Kirov’s idiomatic direction was fully inside of Piston’s  deceptively tricky style with the restless rhythmic drive of the opening movement neatly contrasted with the ensuing theme for harps and strings, the latter lentding the right soothing respite. Kirov and colleagues skillfully negotiated the ebb and flow of the long-breathed Adagio, conveying the essence of Piston’s stoic, searching music; the rocky-road syncopations of the final movement went with enormous drive and vitality.

In fact, Piston’s symphony received the finest performance of the night. Oddly—unlike the other three works on the program—the performance didn’t receive the usual, screamed “BRAVO!!!” immediately after the final note by the orchestra’s most aggressively vocal supporter.

What would it sound like if Leroy Anderson—composer of pops-concert staples like Sleigh Ride, Fiddle-Faddle and Bugler’s Holiday— had written a piano concerto? Well, he actually did and Anderson’s Piano Concerto in C Major, performed Saturday by soloist Xiayin Wang with the IPO, is about what one would expect.

Xiayin Wang.
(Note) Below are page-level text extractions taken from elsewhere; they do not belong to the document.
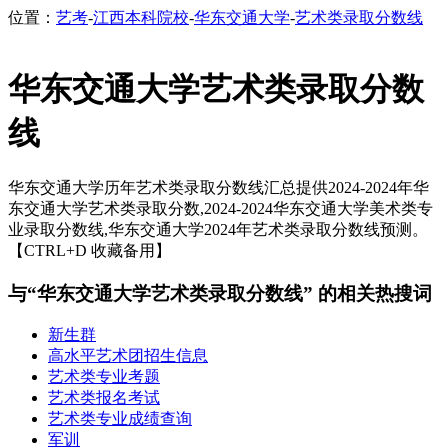
位置：
艺考
-
江西本科院校
-
华东交通大学
-
艺术类录取分数线
华东交通大学艺术类录取分数
线
华东交通大学历年艺术类录取分数线汇总提供2024-2024年华
东交通大学艺术类录取分数,2024-2024华东交通大学美术类专
业录取分数线,华东交通大学2024年艺术类录取分数线预测。
【CTRL+D 收藏备用】
与“华东交通大学艺术类录取分数线” 的相关热搜词
新生群
高水平艺术团招生信息
艺术类专业考题
艺术类报名考试
艺术类专业成绩查询
军训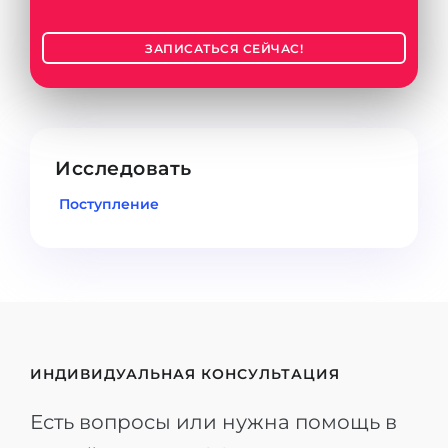
ЗАПИСАТЬСЯ СЕЙЧАС!
Исследовать
Поступление
ИНДИВИДУАЛЬНАЯ КОНСУЛЬТАЦИЯ
Есть вопросы или нужна помощь в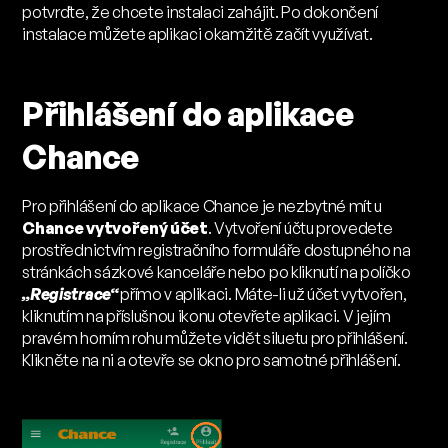
potvrďte, že chcete instalaci zahájit. Po dokončení
instalace můžete aplikaci okamžitě začít využívat.
Přihlášení do aplikace
Chance
Pro přihlášení do aplikace Chance je nezbytné mít u
Chance vytvořený účet
. Vytvoření účtu provedete
prostřednictvím registračního formuláře dostupného na
stránkách sázkové kanceláře nebo po kliknutí na políčko
„Registrace“
přímo v aplikaci. Máte-li už účet vytvořen,
kliknutím na příslušnou ikonu otevřete aplikaci. V jejím
pravém horním rohu můžete vidět siluetu pro přihlášení.
Klikněte na ni a otevře se okno pro samotné přihlášení.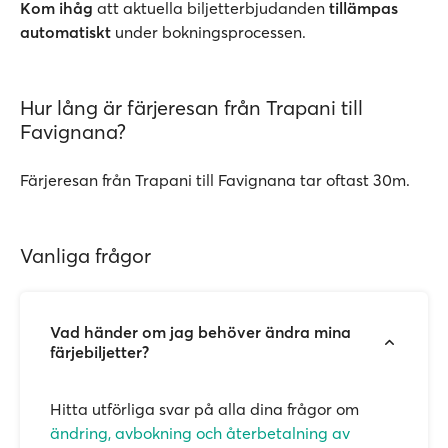
Kom ihåg
att aktuella biljetterbjudanden
tillämpas
automatiskt
under bokningsprocessen.
Hur lång är färjeresan från Trapani till
Favignana?
Färjeresan från Trapani till Favignana tar oftast 30m.
Vanliga frågor
Vad händer om jag behöver ändra mina
färjebiljetter?
Hitta utförliga svar på alla dina frågor om
ändring, avbokning och återbetalning av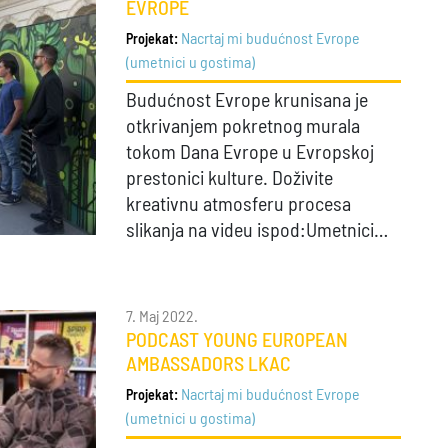
EVROPE
Nacrtaj mi budućnost Evrope
Projekat:
(umetnici u gostima)
Budućnost Evrope krunisana je
otkrivanjem pokretnog murala
tokom Dana Evrope u Evropskoj
prestonici kulture. Doživite
kreativnu atmosferu procesa
slikanja na videu ispod:Umetnici…
7. Maj 2022.
PODCAST YOUNG EUROPEAN
AMBASSADORS LKAC
Nacrtaj mi budućnost Evrope
Projekat:
(umetnici u gostima)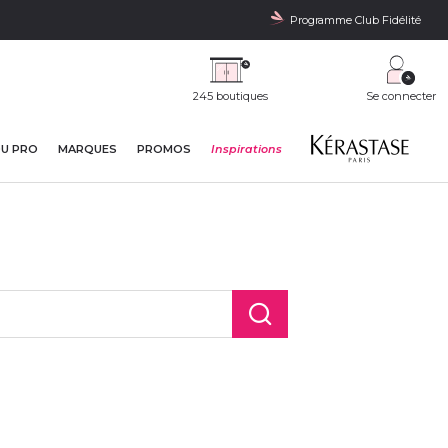
Programme Club Fidélité
245 boutiques
Se connecter
DU PRO
MARQUES
PROMOS
Inspirations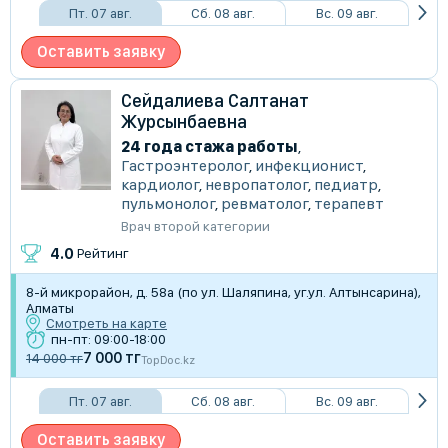
Пт. 07 авг.
Сб. 08 авг.
Вс. 09 авг.
Оставить заявку
Сейдалиева Салтанат
Журсынбаевна
24 года стажа работы
,
Гастроэнтеролог
,
инфекционист
,
кардиолог
,
невропатолог
,
педиатр
,
пульмонолог
,
ревматолог
,
терапевт
Врач второй категории
4.0
Рейтинг
8-й микрорайон, д. 58а (по ул. Шаляпина, уг.ул. Алтынсарина),
Алматы
Смотреть на карте
пн-пт: 09:00-18:00
7 000 тг
14 000 тг
TopDoc.kz
Пт. 07 авг.
Сб. 08 авг.
Вс. 09 авг.
Оставить заявку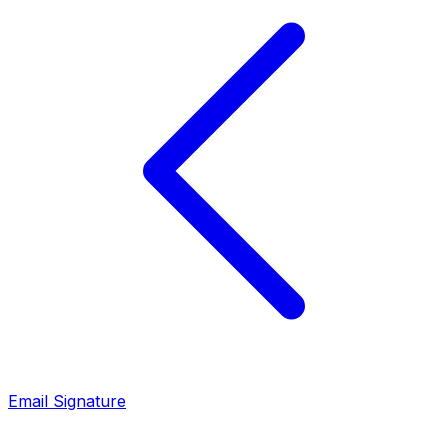
Email Signature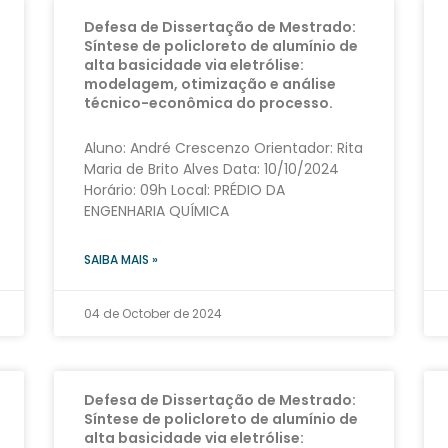
Defesa de Dissertação de Mestrado:
Síntese de policloreto de alumínio de
alta basicidade via eletrólise:
modelagem, otimização e análise
técnico-econômica do processo.
Aluno: André Crescenzo Orientador: Rita
Maria de Brito Alves Data: 10/10/2024
Horário: 09h Local: PRÉDIO DA
ENGENHARIA QUÍMICA
SAIBA MAIS »
04 de October de 2024
Defesa de Dissertação de Mestrado:
Síntese de policloreto de alumínio de
alta basicidade via eletrólise:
Photo: Jenni Klauder

Premiered at the Grant Park Music Festival in 1953 with Eugene List as soloist and Anderson conducting, the concerto received brutal reviews, to the extent that the composer soon withdrew it. Anderson would never write another “serious” concert work, and even left the concerto off his list of complete works. In later years Anderson spoke of revising the concerto but failed to do so before his death in 1975.

Give the IPO credit for initiative in reviving this curio but despite its offbeat qualities and brief 19-minute length, Anderson’s Piano Concerto is a pretty crummy piece. The style hovers unconvincingly between grandly late romantic gestures and the quirk of Anderson’s two-minute pops items. The concerto immediately channels Rachmaninoff in the lush string tune of the opening Allegro, set against cascading solo piano. 

The central Andante offers a lovely poised theme for the soloist, yet Anderson soon dispels the effect by turning all Desi Arnaz and segueing into a jarring samba theme, complete with maracas. Anderson’s confection is endearing at times in its sheer goofiness but a lightness of being dominates, and it’s not hard to understand why the composer was more at home writing pieces like Syncopated Clock.

Soloist Wang delivered fiery advocacy and all the requisite  bravura the score called for, with Kirov drawing sumptuous textures in Anderson’s silver-screen climaxes.

Wang had much better material to work with in George’s Gershwin’s timeless Rhapsody in Blue, which opened the second half. A couple slips apart, Wang brought an impassioned style to Gershwin’s jazzy single-movement concerto and showed herself at home in the populist style, though a less steely approach might have conveyed more of the music’s charms. 

Kirov drew a souped-up accompaniment that at times threatened to bury his soloist. Yet there was no lack of high-stepping panache in the orchestra’s solos—not least Trever O’Riordan’s wonderfully sleazoid clarinet opening.

The early-evening, pre-banquet concert began with a rather grim rendition of the national anthem from the Homewood-Flossmoor High School Brass Choir, before the program’s opener, the world premiere of Ukko by Martha Horst.

It’s a testament to Kirov’s commitment to new music that he has convinced the IPO to not only hire a new composer-in-residence every year but to premiere three works by them throughout the season. Ben Ash was first named to the post last season and this year’s IPO composer-in-residence is Martha Horst, a composition teacher at Illinois State University.

Ukko takes its title and inspiration from the god of thunder in Finnish folk theology. Thunderous would be the word for a piece that begins with massive timpani attacks, leading to scurrying strings, distant thunder percussion rattles, and closing with a brilliant flourish.

Unfortunately, Ukko felt longer than its relatively brief length—heavier on volume than substance with too much of the score feeling like vamping in search of an interesting musical idea. No complaints about the performance with Kirov and the Philharmonic members giving Horst’s work a powerful and spirited debut.

Stilian Kirov conducts the Illinois Philharmonic Orchestra in Augusta Read Thomas’s Absolute Ocean and Mahler’s Symphony No. 4 with soprano Emily Birsan 7:30 p.m. November 16. ipomusic.org.